Top of Input records

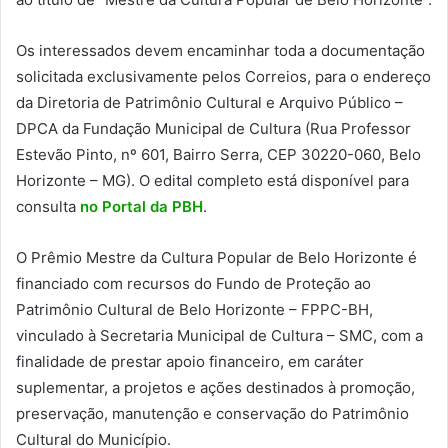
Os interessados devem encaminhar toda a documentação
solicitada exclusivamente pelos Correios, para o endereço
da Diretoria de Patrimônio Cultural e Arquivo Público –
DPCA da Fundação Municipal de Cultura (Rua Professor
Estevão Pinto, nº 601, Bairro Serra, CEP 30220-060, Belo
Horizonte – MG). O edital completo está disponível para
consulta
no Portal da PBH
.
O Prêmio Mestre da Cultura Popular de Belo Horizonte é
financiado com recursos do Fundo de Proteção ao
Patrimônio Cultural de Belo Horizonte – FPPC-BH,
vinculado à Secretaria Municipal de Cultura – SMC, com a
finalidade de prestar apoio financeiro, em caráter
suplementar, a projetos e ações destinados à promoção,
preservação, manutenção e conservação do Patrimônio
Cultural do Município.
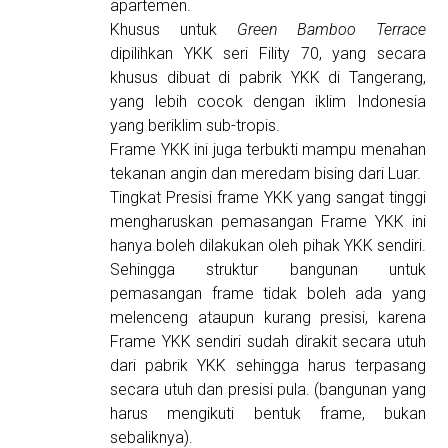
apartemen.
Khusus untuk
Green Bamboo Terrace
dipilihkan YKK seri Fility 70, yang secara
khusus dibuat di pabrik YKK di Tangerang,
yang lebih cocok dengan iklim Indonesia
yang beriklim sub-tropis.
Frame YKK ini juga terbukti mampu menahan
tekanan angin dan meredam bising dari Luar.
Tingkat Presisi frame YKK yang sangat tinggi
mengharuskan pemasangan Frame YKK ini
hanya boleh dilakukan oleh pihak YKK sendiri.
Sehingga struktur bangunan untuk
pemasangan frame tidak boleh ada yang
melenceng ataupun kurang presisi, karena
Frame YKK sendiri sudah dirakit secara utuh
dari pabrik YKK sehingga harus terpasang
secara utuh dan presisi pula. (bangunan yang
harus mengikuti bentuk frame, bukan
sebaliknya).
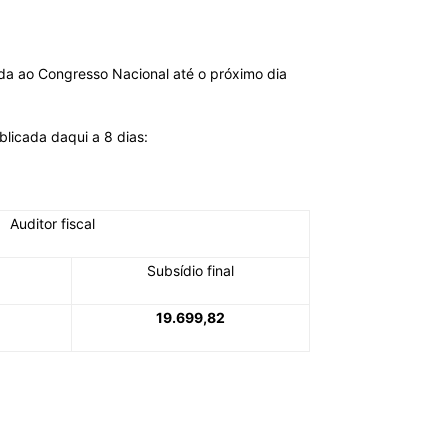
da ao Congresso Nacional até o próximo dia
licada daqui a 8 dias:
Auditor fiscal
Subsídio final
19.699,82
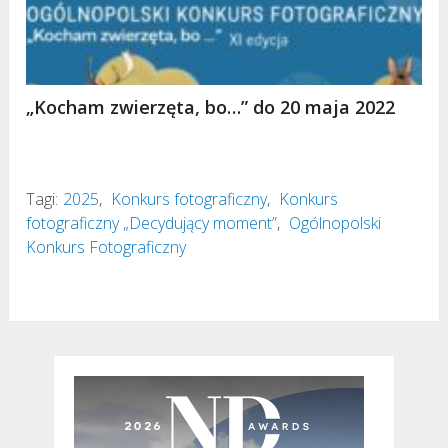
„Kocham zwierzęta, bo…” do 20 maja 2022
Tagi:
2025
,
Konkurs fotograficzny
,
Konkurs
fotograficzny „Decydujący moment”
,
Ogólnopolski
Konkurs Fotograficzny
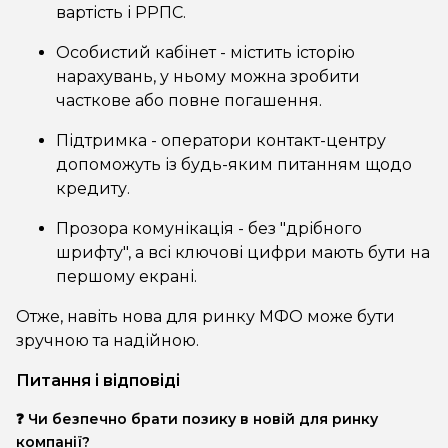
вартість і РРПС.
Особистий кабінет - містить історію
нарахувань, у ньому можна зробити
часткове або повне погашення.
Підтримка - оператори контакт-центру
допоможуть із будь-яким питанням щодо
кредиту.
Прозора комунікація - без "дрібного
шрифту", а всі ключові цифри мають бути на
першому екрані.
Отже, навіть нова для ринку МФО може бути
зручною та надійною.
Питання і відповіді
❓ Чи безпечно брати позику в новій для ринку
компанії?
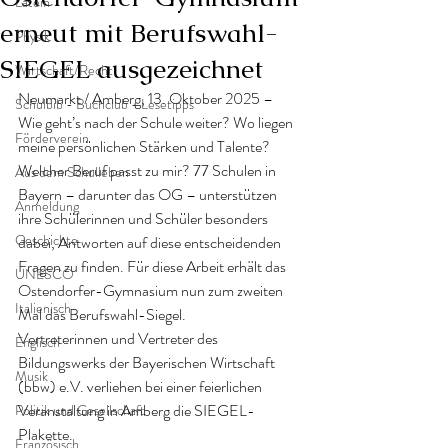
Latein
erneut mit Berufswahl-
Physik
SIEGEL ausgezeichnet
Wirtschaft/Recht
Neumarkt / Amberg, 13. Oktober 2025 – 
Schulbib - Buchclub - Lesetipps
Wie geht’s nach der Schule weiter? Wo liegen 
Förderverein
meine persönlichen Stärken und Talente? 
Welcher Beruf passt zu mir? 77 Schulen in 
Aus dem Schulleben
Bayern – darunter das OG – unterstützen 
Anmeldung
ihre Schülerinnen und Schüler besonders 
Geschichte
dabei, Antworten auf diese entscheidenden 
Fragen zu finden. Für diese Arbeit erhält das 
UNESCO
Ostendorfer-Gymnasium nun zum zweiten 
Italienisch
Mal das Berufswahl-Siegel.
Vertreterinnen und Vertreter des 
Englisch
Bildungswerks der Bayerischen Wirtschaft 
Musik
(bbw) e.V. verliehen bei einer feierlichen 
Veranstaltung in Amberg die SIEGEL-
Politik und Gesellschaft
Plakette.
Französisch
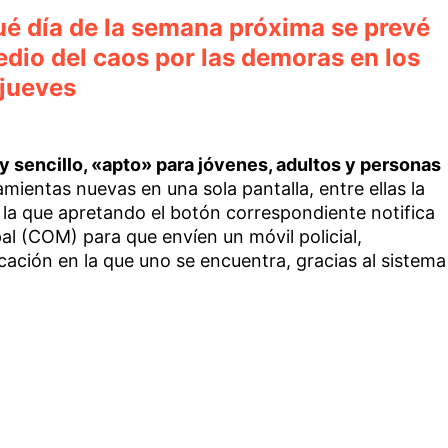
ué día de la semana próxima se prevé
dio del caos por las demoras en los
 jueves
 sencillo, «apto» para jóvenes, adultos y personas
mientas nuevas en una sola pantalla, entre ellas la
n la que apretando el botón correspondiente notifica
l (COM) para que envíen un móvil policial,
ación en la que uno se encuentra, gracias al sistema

Bottom of Input records

• **Goal of the exercise**
Leave the images out and give the rest of the data again exactly.

• **Response**
Os interessados devem encaminhar toda a documentação
solicitada exclusivamente pelos Correios, para o endereço
da Diretoria de Patrimônio Cultural e Arquivo Público –
DPCA da Fundação Municipal de Cultura (Rua Professor
Estevão Pinto, nº 601, Bairro Serra, CEP 30220-060, Belo
Horizonte – MG). O edital completo está disponível para
consulta
no Portal da PBH
.
O Prêmio Mestre da Cultura Popular de Belo Horizonte é
financiado com recursos do Fundo de Proteção ao
Patrimônio Cultural de Belo Horizonte – FPPC-BH,
vinculado à Secretaria Municipal de Cultura – SMC, com a
finalidade de prestar apoio financeiro, em caráter
suplementar, a projetos e ações destinados à promoção,
preservação, manutenção e conservação do Patrimônio
Cultural do Município.
apartemen.
Khusus untuk
Green Bamboo Terrace
dipilihkan YKK seri Fility 70, yang secara
khusus dibuat di pabrik YKK di Tangerang,
yang lebih cocok dengan iklim Indonesia
yang beriklim sub-tropis.
Frame YKK ini juga terbukti mampu menahan
tekanan angin dan meredam bising dari Luar.
Tingkat Presisi frame YKK yang sangat tinggi
mengharuskan pemasangan Frame YKK ini
hanya boleh dilakukan oleh pihak YKK sendiri.
Sehingga struktur bangunan untuk
pemasangan frame tidak boleh ada yang
melenceng ataupun kurang presisi, karena
Frame YKK sendiri sudah dirakit secara utuh
dari pabrik YKK sehingga harus terpasang
secara utuh dan presisi pula. (bangunan yang
harus mengikuti bentuk frame, bukan
sebaliknya).
da ao Congresso Nacional até o próximo dia
licada daqui a 8 dias:
Auditor fiscal
Subsídio final
19.699,82
„Kocham zwierzęta, bo…” do 20 maja 2022
Tagi:
2025
,
Konkurs fotograficzny
,
Konkurs
fotograficzny „Decydujący moment”
,
Ogólnopolski
Konkurs Fotograficzny
вартість і РРПС.
Особистий кабінет - містить історію
нарахувань, у ньому можна зробити
часткове або повне погашення.
Підтримка - оператори контакт-центру
допоможуть із будь-яким питанням щодо
кредиту.
Прозора комунікація - без "дрібного
шрифту", а всі ключові цифри мають бути на
першому екрані.
Отже, навіть нова для ринку МФО може бути
зручною та надійною.
Питання і відповіді
❓ Чи безпечно брати позику в новій для ринку
компанії?
Latein
erneut mit Berufswahl-
Physik
SIEGEL ausgezeichnet
Wirtschaft/Recht
Neumarkt / Amberg, 13. Oktober 2025 – 
Schulbib - Buchclub - Lesetipps
Wie geht’s nach der Schule weiter? Wo liegen 
Förderverein
meine persönlichen Stärken und Talente? 
Welcher Beruf passt zu mir? 77 Schulen in 
Aus dem Schulleben
Bayern – darunter das OG – unterstützen 
Anmeldung
ihre Schülerinnen und Schüler besonders 
Geschichte
dabei, Antworten auf diese entscheidenden 
Fragen zu finden. Für diese Arbeit erhält das 
UNESCO
Ostendorfer-Gymnasium nun zum zweiten 
Italienisch
Mal das Berufswahl-Siegel.
Vertreterinnen und Vertreter des 
Englisch
Bildungswerks der Bayerischen Wirtschaft 
Musik
(bbw) e.V. verliehen bei einer feierlichen 
Veranstaltung in Amberg die SIEGEL-
Politik und Gesellschaft
Plakette.
Französisch
ué día de la semana próxima se prevé
dio del caos por las demoras en los
 jueves
 sencillo, «apto» para jóvenes, adultos y personas
mientas nuevas en una sola pantalla, entre ellas la
n la que apretando el botón correspondiente notifica
l (COM) para que envíen un móvil policial,
ación en la que uno se encuentra, gracias al sistema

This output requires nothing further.